• [Your objective]:
Look over the lines below. Report each one that includes the string "برین".

• [Provided information]:
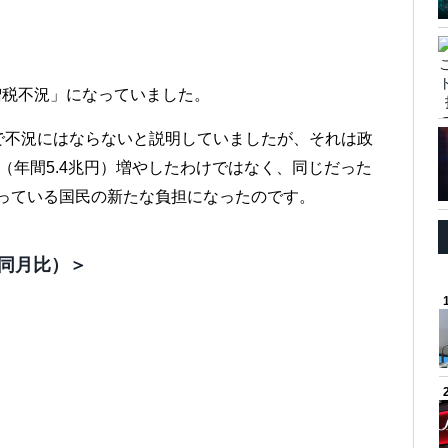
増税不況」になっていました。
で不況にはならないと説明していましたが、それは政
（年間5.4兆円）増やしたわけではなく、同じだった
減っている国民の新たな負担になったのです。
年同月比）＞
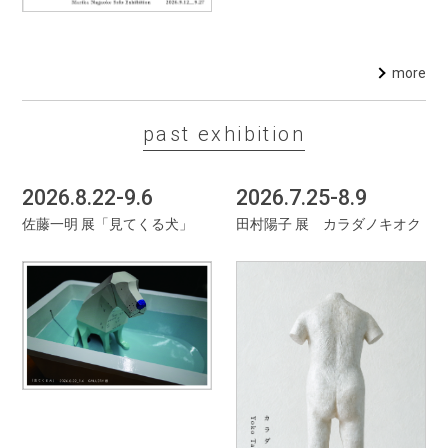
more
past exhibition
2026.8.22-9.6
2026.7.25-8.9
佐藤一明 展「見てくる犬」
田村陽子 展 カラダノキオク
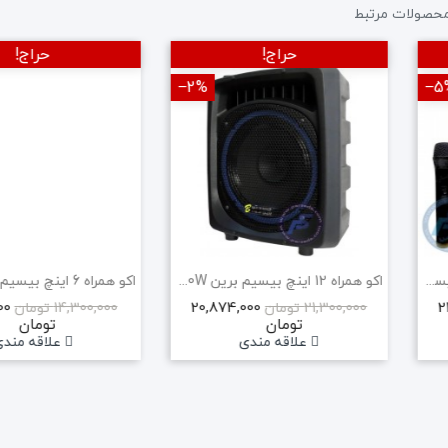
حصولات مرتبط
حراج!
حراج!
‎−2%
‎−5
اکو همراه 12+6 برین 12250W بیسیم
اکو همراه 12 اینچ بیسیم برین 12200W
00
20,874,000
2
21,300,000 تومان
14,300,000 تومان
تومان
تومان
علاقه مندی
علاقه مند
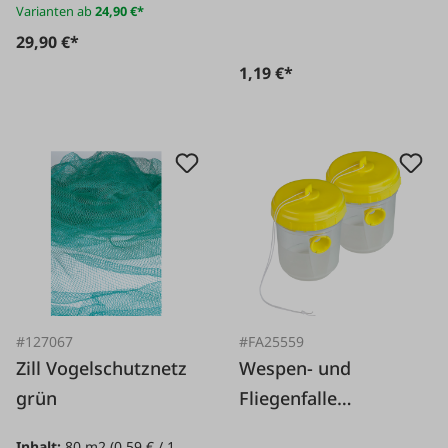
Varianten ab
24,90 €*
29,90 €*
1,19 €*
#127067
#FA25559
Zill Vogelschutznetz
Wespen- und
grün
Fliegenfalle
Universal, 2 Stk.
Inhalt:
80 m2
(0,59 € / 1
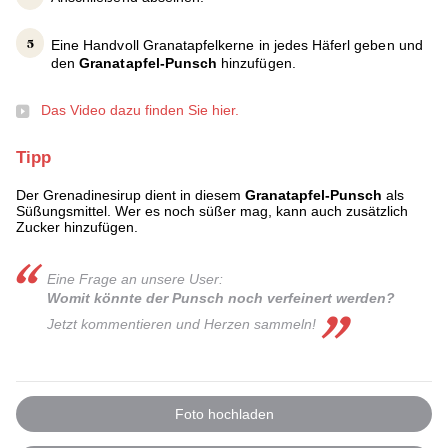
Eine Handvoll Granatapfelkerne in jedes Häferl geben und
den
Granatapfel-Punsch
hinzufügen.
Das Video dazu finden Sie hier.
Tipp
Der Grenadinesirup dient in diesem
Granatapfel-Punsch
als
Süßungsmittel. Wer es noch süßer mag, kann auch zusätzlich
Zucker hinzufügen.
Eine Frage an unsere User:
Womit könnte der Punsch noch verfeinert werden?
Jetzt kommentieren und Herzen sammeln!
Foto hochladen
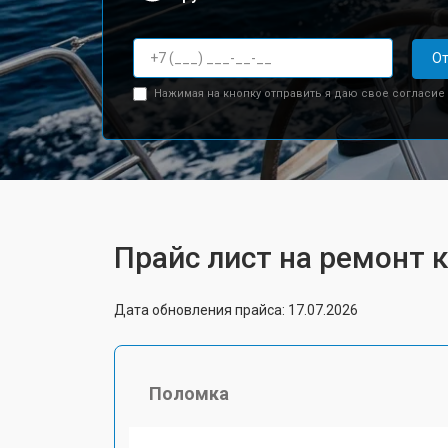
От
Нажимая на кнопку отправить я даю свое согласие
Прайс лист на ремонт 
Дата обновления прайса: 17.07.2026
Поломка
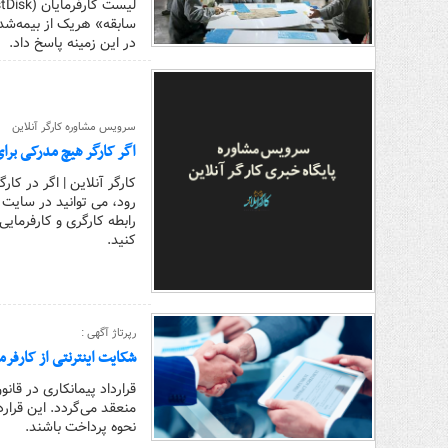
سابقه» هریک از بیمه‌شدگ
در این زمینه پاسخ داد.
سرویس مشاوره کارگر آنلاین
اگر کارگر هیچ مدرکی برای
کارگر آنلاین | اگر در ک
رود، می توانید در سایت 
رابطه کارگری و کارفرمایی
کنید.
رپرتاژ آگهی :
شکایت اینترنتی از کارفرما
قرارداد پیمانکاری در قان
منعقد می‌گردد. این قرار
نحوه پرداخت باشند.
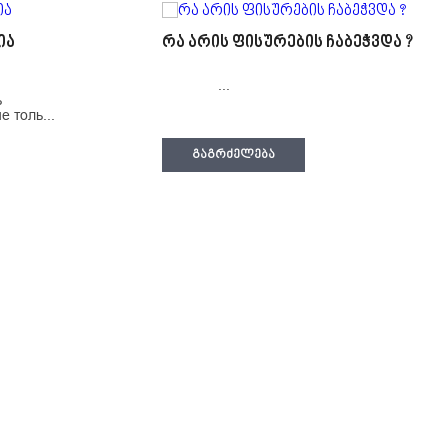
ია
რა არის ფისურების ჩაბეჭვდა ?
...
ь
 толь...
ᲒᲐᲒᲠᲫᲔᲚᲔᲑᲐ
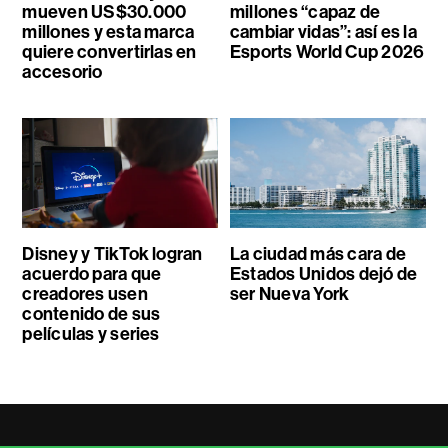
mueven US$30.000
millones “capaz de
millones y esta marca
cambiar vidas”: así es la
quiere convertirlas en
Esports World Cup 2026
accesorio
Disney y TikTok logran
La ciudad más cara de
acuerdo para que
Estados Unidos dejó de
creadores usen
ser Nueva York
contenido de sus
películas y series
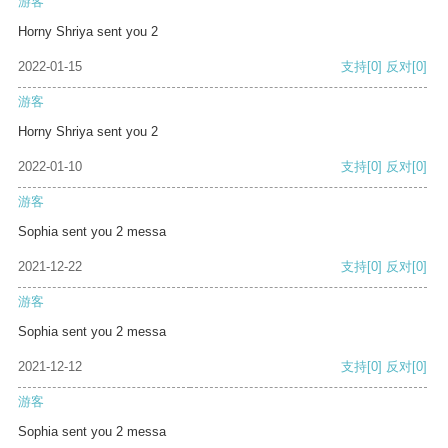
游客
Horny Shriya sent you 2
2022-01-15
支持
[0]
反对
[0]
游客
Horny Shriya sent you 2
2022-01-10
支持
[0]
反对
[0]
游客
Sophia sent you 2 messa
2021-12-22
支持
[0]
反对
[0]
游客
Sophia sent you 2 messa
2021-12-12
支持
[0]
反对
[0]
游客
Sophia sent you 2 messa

• [Answer section]:
اکو همراه 12+6 برین 12250W بیسیم
اکو همراه 12 اینچ بیسیم برین 12200W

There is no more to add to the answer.